Entenda a Bioanálise do solo (BioAS) e como ela pode te ajudar
Leia sobre a bioanálise do solo e como ela pode ser muito útil para você.
Um solo pobre pode receber grandes quantidades de insumos para manter uma boa produtividade, porém, não é sustentável a longo prazo. O bom funcionamento do solo depende de aspectos físicos, químicos e biológicos, sendo a parte biológica, composta por microrganismos (cerca de 70%), raízes e fauna, componente fundamental que interfere em todos os aspectos.

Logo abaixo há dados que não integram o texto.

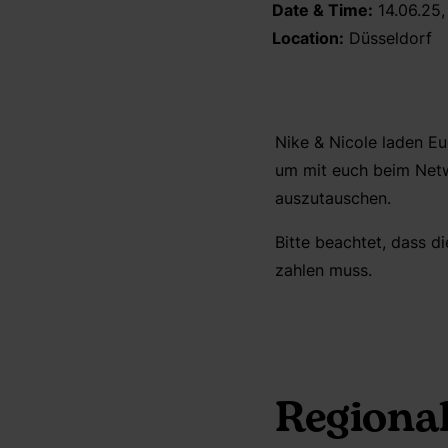
Date & Time:
14.06.25,
Location:
Düsseldorf
Nike & Nicole laden E
um mit euch beim Netw
auszutauschen.
Bitte beachtet, dass d
zahlen muss.
Regiona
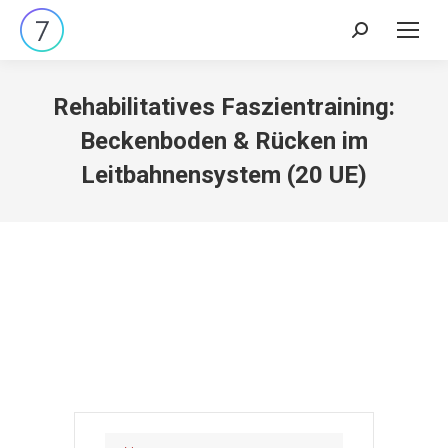
Search:
Rehabilitatives Faszientraining:
Beckenboden & Rücken im
Leitbahnensystem (20 UE)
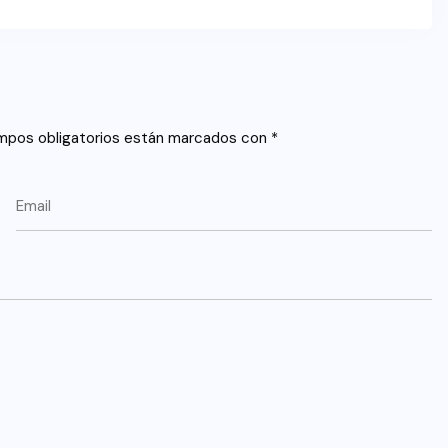
mpos obligatorios están marcados con
*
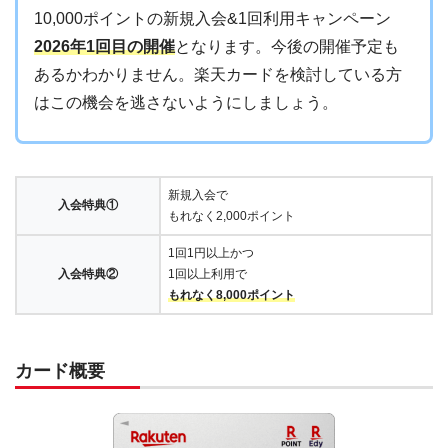
10,000ポイントの新規入会&1回利用キャンペーン
2026年1回目の開催
となります。今後の開催予定も
あるかわかりません。楽天カードを検討している方
はこの機会を逃さないようにしましょう。
新規入会で
入会特典①
もれなく2,000ポイント
1回1円以上かつ
入会特典②
1回以上利用で
もれなく8,000ポイント
カード概要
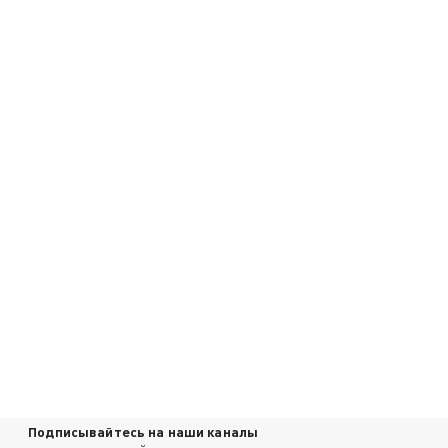
Подписывайтесь на наши каналы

Um grama de solo possui, em média, aproximadamente um bilhão de bactérias e 100 mil fungos, apresentando entre 2.000 e 8 milhões de espécies diferentes, o que resulta em uma complexidade de processos diferentes ocorrendo de forma simultânea. Ainda assim, a parte biológica do solo é a menos explorada e menos conhecida do solo.
Na agricultura, a adoção de sistemas de manejo conservacionistas (como o plantio direto ou a integração lavoura-pecuária) mostrou que o aumento de produtividade e a maior resistência a situações ambientais adversas nem sempre são explicados por análises químicas de solo. Solos quimicamente semelhantes podem ter grandes diferenças de produtividade, sendo necessária análises biológicas de solo para obter essas respostas.
Quando bem manejados, os processos biológicos do solo podem reverter processos de degradação por conta do uso do solo. Um solo biologicamente ativo é mais produtivo, pode armazenar água, sequestrar carbono e degradar os contaminantes, possui maior produtividade, é menos exigente em adubação mineral para manter a produtividade, além de manter a produtividade mesmo em situações ambientais adversas, o que já foi evidenciado em estudo conduzido na fundação MT.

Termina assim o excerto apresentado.